Purpose
Speech perception is facilitated by listeners' ability to dynamically modify the mapping to speech sounds given systematic variation in speech input. For example, the degree to which listeners show categorical perception of speech input changes as a function of distributional variability in the input, with perception becoming less categorical as the input, becomes more variable. Here, we test the hypothesis that higher level receptive language ability is linked to the ability to adapt to low-level distributional cues in speech input.
Method
Listeners (
n
= 58) completed a distributional learning task consisting of 2 blocks of phonetic categorization for words beginning with /g/ and /k/. In 1 block, the distributions of voice onset time values specifying /g/ and /k/ had narrow variances (i.e., minimal variability). In the other block, the distributions of voice onset times specifying /g/ and /k/ had wider variances (i.e., increased variability).
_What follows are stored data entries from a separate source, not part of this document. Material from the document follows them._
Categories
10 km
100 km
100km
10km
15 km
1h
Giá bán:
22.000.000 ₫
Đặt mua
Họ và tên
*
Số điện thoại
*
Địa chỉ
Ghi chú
In addition, all listeners completed an assessment battery for receptive language, nonverbal intelligence, and reading fluency.
Results
As predicted by an ideal observer computational framework, the participants in aggregate showed identification responses that were more categorical for consistent compared to inconsistent input, indicative of distributional learning. However, the magnitude of learning across participants showed wide individual variability, which was predicted by receptive language ability but not by nonverbal intelligence or by reading fluency.
Conclusion
The results suggest that individual differences in distributional learning for speech are linked, at least in part, to receptive language ability, reflecting a decreased ability among those with weaker receptive language to capitalize on consistent input distributions.